Evaluating Histograms for Selectivity Estimations
Abstract
Histograms have a long history in the field of statistics, and have been used in the past few decades to capture the distribution of data in database management systems. In a database system, they can give the query optimizer information about whether the data is skewed, or if it follows a more uniform distribution. This will in turn help the query optimizer in selecting the best execution plan for a given query.
This thesis looks at seven different histogram types, and looks at the accuracy and complexity of each of them when used for selectivity estimations. We have also implemented four of these in MySQL, and tested them on two different test suites. The results show that the optimizer benefits from better knowledge of the underlying data, as several of the queries tested runs many times faster. However, histograms are very often a trade-off between simplicity, accuracy and storage requirements.
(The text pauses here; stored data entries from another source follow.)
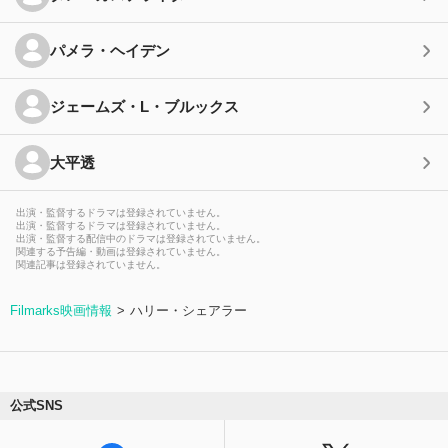
パメラ・ヘイデン
ジェームズ・L・ブルックス
大平透
出演・監督するドラマは登録されていません。
出演・監督するドラマは登録されていません。
出演・監督する配信中のドラマは登録されていません。
関連する予告編・動画は登録されていません。
関連記事は登録されていません。
Filmarks映画情報
ハリー・シェアラー
公式SNS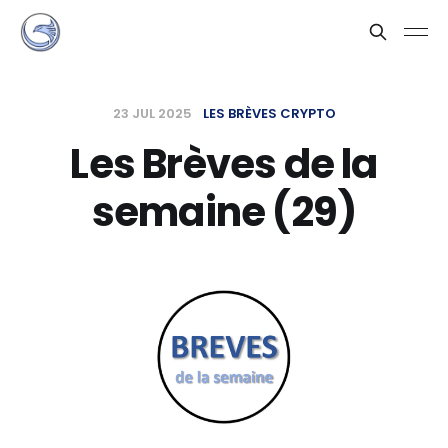
23 JUL 2025
LES BRÈVES CRYPTO
Les Brèves de la
semaine (29)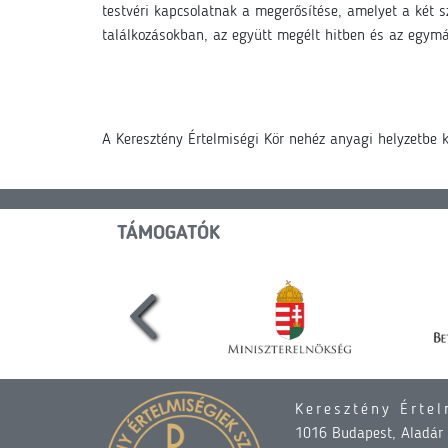
testvéri kapcsolatnak a megerősítése, amelyet a két s
találkozásokban, az együtt megélt hitben és az egymás
A Keresztény Értelmiségi Kör nehéz anyagi helyzetbe
TÁMOGATÓK
Keresztény Értel
1016 Budapest, Aladár u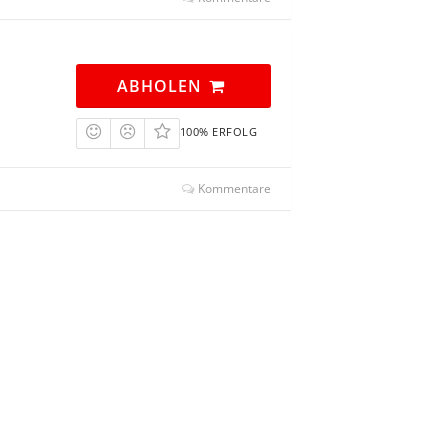
ABHOLEN
100% ERFOLG
Kommentare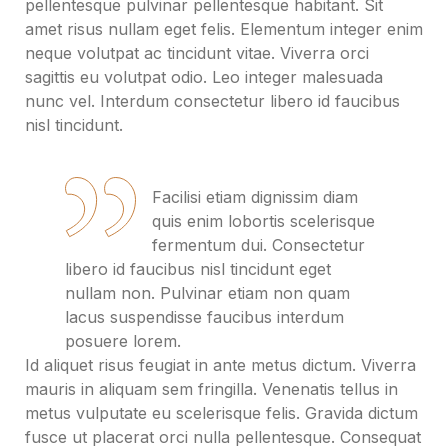
pellentesque pulvinar pellentesque habitant. Sit
amet risus nullam eget felis. Elementum integer enim
neque volutpat ac tincidunt vitae. Viverra orci
sagittis eu volutpat odio. Leo integer malesuada
nunc vel. Interdum consectetur libero id faucibus
nisl tincidunt.
Facilisi etiam dignissim diam
quis enim lobortis scelerisque
fermentum dui. Consectetur
libero id faucibus nisl tincidunt eget
nullam non. Pulvinar etiam non quam
lacus suspendisse faucibus interdum
posuere lorem.
Id aliquet risus feugiat in ante metus dictum. Viverra
mauris in aliquam sem fringilla. Venenatis tellus in
metus vulputate eu scelerisque felis. Gravida dictum
fusce ut placerat orci nulla pellentesque. Consequat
The more exotic histogram types are very often the ones with the highest accuracy, but are also the most difficult types to construct and maintain. The V-optimal histogram is a good example of this; it has overall one of the best accuracies, but the construction complexity makes it very difficult to create for large data sets.
One histogram type does not work optimally for all data distributions. At a low number of buckets, the Serial histogram is often the one with the highest accuracy. But at a high number of buckets, it varies which histogram is the most accurate. It is thus important to find the correct histogram type for the specific use case, and pointing out a single histogram as a "winner" is very difficult.